Bu arabalarda su, soda, gazoz satılmaya başlandı. Hani bunlar yerel ürünler satacaklardı ya, gazozları bilemedik fakat herhalde su ve soda da Silivride çıkarılıp şişeleniyordur dedik. Geçen gün bir yenilik daha keşfettik. Bu arabalarda tavuklu pilav ve ayran da satılmaya başlanmıştı. Hadi tavuklar ve ayran Silivrinin köylerinden olabilir fakat pilavın kesinlikle başka yerden getirilmiş pirinç ile yapıldığına eminim.
Bu arada değişiklikler de birbirini kovalıyor.
Geçen günlerde Silivri Belediyesi, bu parkın önündeki kısmı kaldırıp oraya ne
işe yarayacağı pek anlaşılmayan yuvarlak bir alan yaptırdı. Buraya amfi tiyatro
yapmaya çalıştılar desek, pek benzemiyor. Yuvarlak, düz zeminli bir alan,
ortasında bir ağaç var. Şimdi bunu dedik diye sakın ağacı kesmeye falan
kalkmayın. Sanırım, amfi tiyatronun ne olduğu hakkında pek bilgisi olmayan bir
taşarona şuraya şöyle bir şey yap dediler. O da bu harika(!) eseri yarattı.

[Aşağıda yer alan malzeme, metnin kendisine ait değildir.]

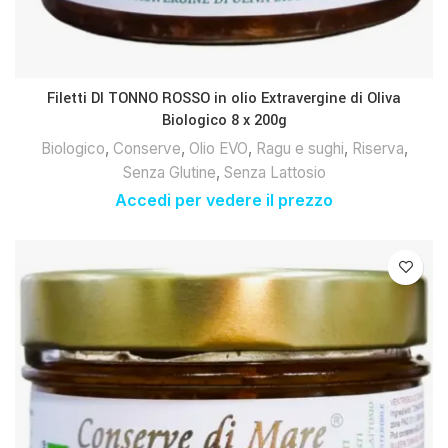
Filetti DI TONNO ROSSO in olio Extravergine di Oliva
Biologico 8 x 200g
Biologico
,
Conserve
,
Olio EVO
,
Ragu e sughi
,
Riserva
,
Senza Glutine
,
Senza Lattosio
Accedi per vedere il prezzo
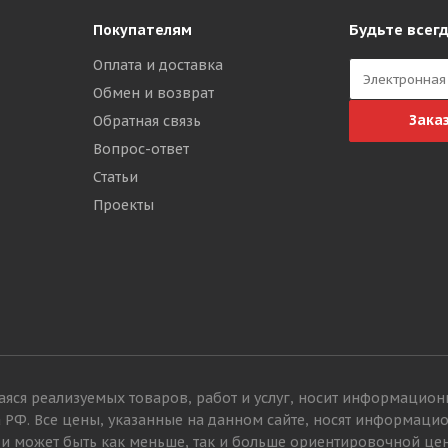
Будьте всегд
Покупателям
Оплата и доставка
Обмен и возврат
Зака
Обратная связь
Вопрос-ответ
Статьи
Проекты
яся реализуемых товаров, работ и услуг, носит информацион
а РФ. Все цены, указанные на данном сайте, носят информац
 и может быть как меньше, так и больше ориентировочной це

Aşağıda bu yuvarlak alan yaratılınca o seyyar
satıcı arabaları oraya pek yakışmadı. Böylece arabaları yukarı, yaşlılar ve
çocuk parkının ortasına çıkardılar. Yani park artık seyyar süt, yoğurt, sucuk
ve tavuklu pilav satıcılarının işgaline girdi.
Bu arabalar hakkında biraz daha bilgi verelim.
Giderek birer bakkal dükkanı ya da lokantaya dönen bu arabaların sahiplerinin
vergi verip vermediğini bilmiyorum. Fakat elektrik, su vs. parası verdiklerini
sanmıyorum. Kira ödediklerini de sanmıyorum.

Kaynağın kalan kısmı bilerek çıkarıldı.